México, con su historia como país de tránsito, origen y destino, es hoy un territorio donde las cifras reflejan la “feminización de la migración”. Según datos oficiales de la UMPRI, las mujeres en tránsito irregular aumentaron un 472% entre 2020 y 2021. No hablamos solo de números; hablamos de mujeres jóvenes, muchas veces indígenas, con una escolaridad limitada, cargando no solo sus pertenencias, sino también el peso de sus sueños y el miedo a la violencia que acecha en cada paso de su travesía.
Migrar siendo mujer significa enfrentarse a una doble vulnerabilidad. Por un lado, la irregularidad migratoria las expone a delitos, explotación laboral y sexual, extorsión y violaciones a sus derechos humanos.
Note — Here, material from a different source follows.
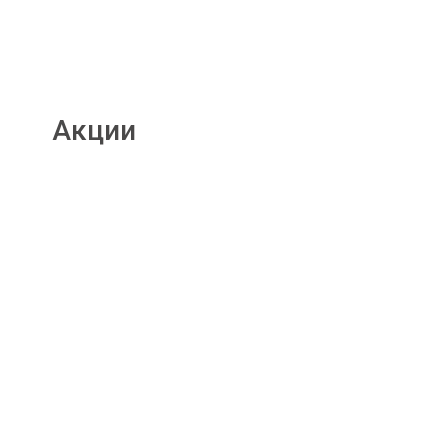
Акции
Подробнее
Por otro lado, su condición de género las coloca en situaciones de desigualdad estructural, donde el simple hecho de caminar solas las convierte en blanco de abusos.
La maternidad migrante merece especial atención. Las madres que cruzan fronteras con sus hijos no solo buscan sobrevivir, sino también ofrecerles una vida mejor. En este trayecto, enfrentan la culpa de dejar atrás a sus familias o arriesgarse con ellas en rutas peligrosas. También viven la esperanza de reconfigurar la vida en un lugar más seguro. Este binomio de maternidad y migración se expresa en historias de sacrificio y resiliencia que traspasan fronteras y resisten los límites geográficos.
Ante esta realidad, las políticas de contención no son suficientes. Las estrategias migratorias deben adoptar enfoques de género, derechos humanos e interseccionalidad. Las caravanas de migrantes han demostrado que la solidaridad puede ser un salvavidas en las rutas más inhóspitas, pero es responsabilidad de los Estados garantizar un tránsito seguro, ordenado y digno.
Es hora de escuchar las voces de estas mujeres y reconocer que no migran por elección, sino por necesidad. Su valentía no debe romantizarse, sino respaldarse con políticas públicas que aseguren su protección y bienestar.
Migrar no debería ser sinónimo de peligro, y mucho menos para quienes cargan la vida en sus brazos.
Si de verdad queremos construir un mundo más justo, debemos empezar por dignificar las historias de estas mujeres que, al cruzar fronteras, nos enseñan que la resistencia tiene rostro de mujer.